You see, Cook, the night watchman of a piano store, also runs a boarding house with his wife (Blanche Friderici). She is angry with one of the tenants, a struggling young songwriter (John Mack Brown) who has been playing the same melody on the piano all night, disturbing the other tenants. Brown's next door neighbor (Sally O'Neil), spontaneously starts humming loudly along with the melody; he overhears her, prompting a meeting which quickly turns to love. She happens to work for a music publishing firm run by two Jewish men (Joseph Cawthorn and Albert Conti) who seem like caricatures of the Shubert Brothers, a famous team of theatre owners who were known to bicker. They operate out of one of those buildings that gave the Alley its name, filled with cubicles in which songwriters or their song pluggers banged out their new tunes for potential buyers. The publishers spend as much time insulting each other or arranging dates with showgirls as they do picking potential hit songs. Several minutes are taken up with their linguistically fractured arguments, which amount to the insertion of vaudeville routines.

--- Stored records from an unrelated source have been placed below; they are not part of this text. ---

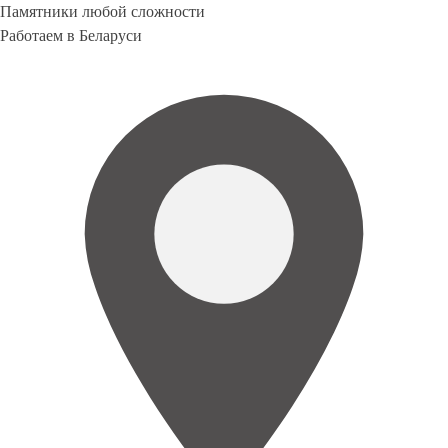
Памятники любой сложности
Работаем в Беларуси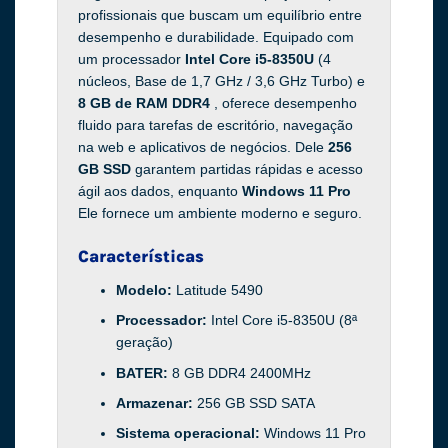
profissionais que buscam um equilíbrio entre
desempenho e durabilidade. Equipado com
um processador
Intel Core i5-8350U
(4
núcleos, Base de 1,7 GHz / 3,6 GHz Turbo) e
8 GB de RAM DDR4
, oferece desempenho
fluido para tarefas de escritório, navegação
na web e aplicativos de negócios. Dele
256
GB SSD
garantem partidas rápidas e acesso
ágil aos dados, enquanto
Windows 11 Pro
Ele fornece um ambiente moderno e seguro.
Características
Modelo:
Latitude 5490
Processador:
Intel Core i5-8350U (8ª
geração)
BATER:
8 GB DDR4 2400MHz
Armazenar:
256 GB SSD SATA
Sistema operacional:
Windows 11 Pro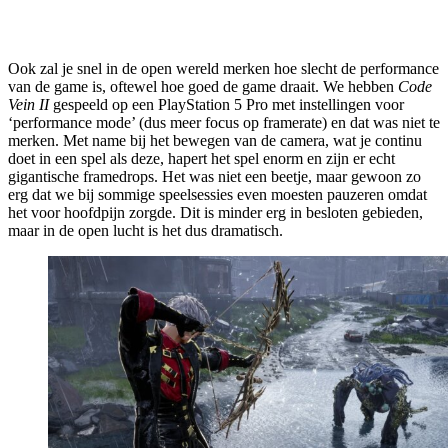
Ook zal je snel in de open wereld merken hoe slecht de performance
van de game is, oftewel hoe goed de game draait. We hebben
Code
Vein II
gespeeld op een PlayStation 5 Pro met instellingen voor
‘performance mode’ (dus meer focus op framerate) en dat was niet te
merken. Met name bij het bewegen van de camera, wat je continu
doet in een spel als deze, hapert het spel enorm en zijn er echt
gigantische framedrops. Het was niet een beetje, maar gewoon zo
erg dat we bij sommige speelsessies even moesten pauzeren omdat
het voor hoofdpijn zorgde. Dit is minder erg in besloten gebieden,
maar in de open lucht is het dus dramatisch.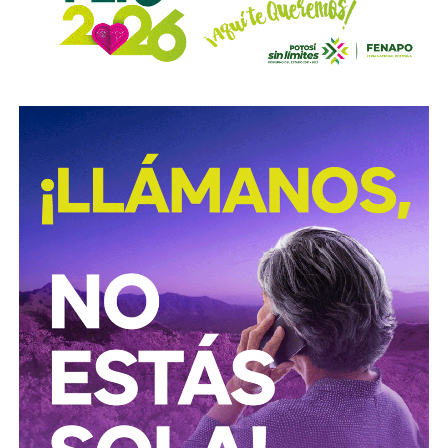
David Martínez es apodado coloquialmente como “
El
Fantasma de Wall Street
”, y ha adquirido un poder
inmenso en Latinoamérica, especialmente en Argentina,
donde ha servido como negociador para la deuda nacional
y en 2017, fue considerado por Forbes como el hombre
más rico de dicho país. El regiomontano tiene un historial
documentado de tomar control de empresas en
dificultades financieras a partir de deuda: lo hizo con la
textilera CYDSA en los años 90, con la vidriera Vitro entre
2009 y 2012, y con las ya mencionadas Empresas ICA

The oft-repeated song in question is "Someone," a charming composition by Oscar Levant (who also gave us "If You Want the Rainbow, You Must Have the Rain" and "Loveable and Sweet," to name just two, in the early "talkie" era). Both Brown and O'Neil sing it at different points in the film.

If you excised all of the shtick (including the cat and milk bottle scene) the actual plot would fill perhaps 45 minutes.